It always bothered me when someone thanked me for my service. It happened in every setting: at passport control upon entering the United States, after using my military ID for a discount, or simply if someone found out my dad worked for the Army. It was always “thank you for your service” or “thank you for your family’s service," never “thank you for your father’s service." It bothered me because I don’t really do much; I just PCS when I’m told to, and get to enjoy the comforts of DoD education, Popeyes, and the military lounge at airports. I don’t have to deploy, wake up for PT, or carry out exercises in the field. My sacrifices are minuscule; I don’t serve. Or at least I thought I didn’t.
My mindset changed just a couple of weeks ago, when a friend of mine was watching the sunset with me. We were talking about my struggles adjusting to my new home at Camp Humphreys. She asked me a really interesting question, “Why do you keep moving with your parents, why don’t you just stay somewhere you like?” The answer seemed really obvious to me. I go where my dad goes so he can serve.
Let me expand on that.
On Maslow’s Hierarchy of Needs, there are a few physiological needs. One of them is “love and belonging." Things like family, intimacy, friendship, and general human connection. A family is a unit; they operate as a team. This type of team doesn’t have substitutes. If one member of the team doesn’t play the game, then more of the stress falls on the other players, most likely the captains of the team.
Let’s recenter this around a family. Not only will more stress fall onto the captains (the parents), so will the emotional toll. Emotional and mental stress is draining, and it appears in physical ways. Less sleep, chronic increased heart rate, lowered performance at work, and less patience are a few of the ways that the stress of me living somewhere else may affect my parents.
Now let's focus on the service member of my family. What happens if these outward expressions of stress start to show? How is my dad going to be able to serve the Army if he can’t do his job properly because of these effects? The simple answer is that he can’t; he won’t be able to serve the US Army as effectively as he could if I decide to move out.
This is where we connect a couple different concepts. I serve by continuing to move with my family, and supporting my dad when he is at home, TDY, deployed, or on a tour. I serve by enabling my dad to efficiently and effectively serve the US Army in Korea in order to protect the people and values of America. A basic civic duty for military kids.

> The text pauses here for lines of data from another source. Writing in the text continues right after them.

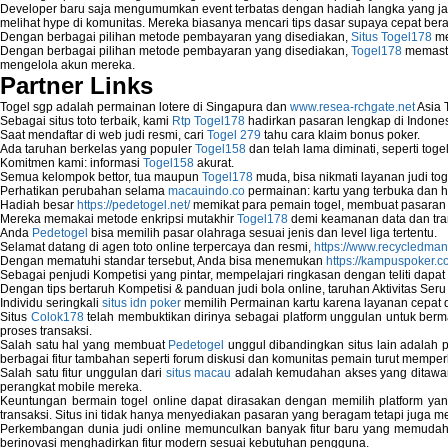
Developer baru saja mengumumkan event terbatas dengan hadiah langka yang jar
Computer Network
melihat hype di komunitas. Mereka biasanya mencari tips dasar supaya cepat bera
Computer Network Maintenance
Dengan berbagai pilihan metode pembayaran yang disediakan,
Situs Togel178
me
Computer Network Solutions
Dengan berbagai pilihan metode pembayaran yang disediakan,
Togel178
memasti
mengelola akun mereka.
Connect to Internet Using Router
Partner Links
Fix Wireless network adapter connection t
Home Networking Software
Togel sgp adalah permainan lotere di Singapura dan
www.resea-rchgate.net
Asia 
How to fix Wireless Network Adapter?
Sebagai situs toto terbaik, kami
Rtp Togel178
hadirkan pasaran lengkap di Indones
Saat mendaftar di web judi resmi, cari
Togel 279
tahu cara klaim bonus poker.
How to Set-up Wireless Networks with Wir
Ada taruhan berkelas yang populer
Togel158
dan telah lama diminati, seperti togel
Map Network Device
Komitmen kami: informasi
Togel158
akurat.
Network Adapter Driver
Semua kelompok bettor, tua maupun
Togel178
muda, bisa nikmati layanan judi toge
Perhatikan perubahan selama
macauindo.co
permainan: kartu yang terbuka dan h
Network Controller
Hadiah besar
https://pedetogel.net/
memikat para pemain togel, membuat pasaran in
Network Controller Driver Download and In
Mereka memakai metode enkripsi mutakhir
Togel178
demi keamanan data dan tra
Network Diagnostics
Anda
Pedetogel
bisa memilih pasar olahraga sesuai jenis dan level liga tertentu.
Network Equipment
Selamat datang di agen toto online terpercaya dan resmi,
https://www.recycledma
Dengan mematuhi standar tersebut, Anda bisa menemukan
https://kampuspoker.c
Network Hardware
Sebagai penjudi Kompetisi yang pintar, mempelajari ringkasan dengan teliti dapat
Network Hub
Dengan tips bertaruh Kompetisi & panduan judi bola online, taruhan Aktivitas Ser
Network Maintenance
Individu seringkali
situs idn poker
memilih Permainan kartu karena layanan cepat dan
Situs
Colok178
telah membuktikan dirinya sebagai platform unggulan untuk berm
Network Management
proses transaksi.
Network Monitoring
Salah satu hal yang membuat
Pedetogel
unggul dibandingkan situs lain adalah p
Network Monitoring Tools
berbagai fitur tambahan seperti forum diskusi dan komunitas pemain turut memper
Network Security Monitoring
Salah satu fitur unggulan dari
situs macau
adalah kemudahan akses yang ditawark
perangkat mobile mereka.
Home Network Setup
Keuntungan bermain togel online dapat dirasakan dengan memilih platform ya
Network Software
transaksi. Situs ini tidak hanya menyediakan pasaran yang beragam tetapi juga 
Network Support
Perkembangan dunia judi online memunculkan banyak fitur baru yang memudahkan
berinovasi menghadirkan fitur modern sesuai kebutuhan pengguna.
Network Troubleshooting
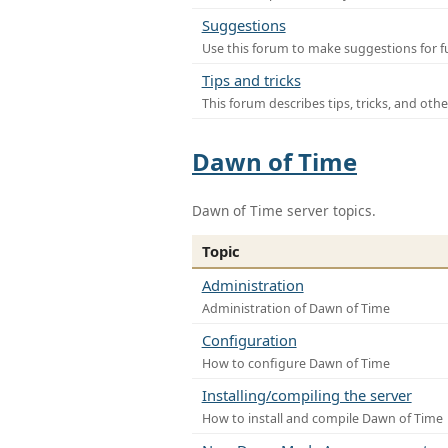
Suggestions
Use this forum to make suggestions for f
Tips and tricks
This forum describes tips, tricks, and othe
Dawn of Time
Dawn of Time server topics.
Topic
Administration
Administration of Dawn of Time
Configuration
How to configure Dawn of Time
Installing/compiling the server
How to install and compile Dawn of Time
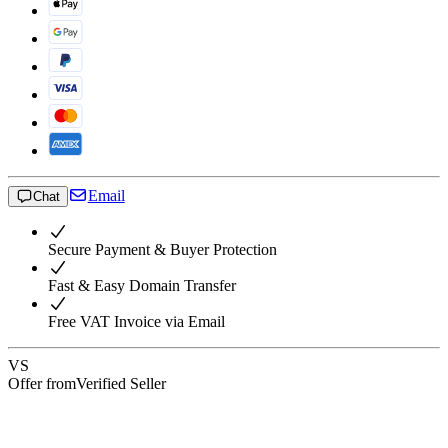
Email
Chat
Secure Payment & Buyer Protection
Fast & Easy Domain Transfer
Free VAT Invoice via Email
VS
Offer from
Verified Seller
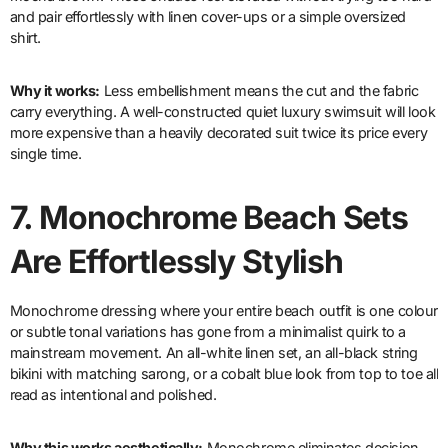
and pair effortlessly with linen cover-ups or a simple oversized
shirt.
Why it works:
Less embellishment means the cut and the fabric
carry everything. A well-constructed quiet luxury swimsuit will look
more expensive than a heavily decorated suit twice its price every
single time.
7.
Monochrome Beach Sets
Are Effortlessly Stylish
Monochrome dressing where your entire beach outfit is one colour
or subtle tonal variations has gone from a minimalist quirk to a
mainstream movement. An all-white linen set, an all-black string
bikini with matching sarong, or a cobalt blue look from top to toe all
read as intentional and polished.
Why this works aesthetically:
Monochrome eliminates decision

The way we serve is by sacrificing a normal life in order to support the service members of the American military. It’s unique, difficult, and so necessary. Every 1.3 million of us sacrifice, support, and serve in smaller ways that make large impacts.
So that is why I continue to go where the Army sends my dad, and after sixteen years I realize that is the way I serve. It will never be easy, but it will always be needed.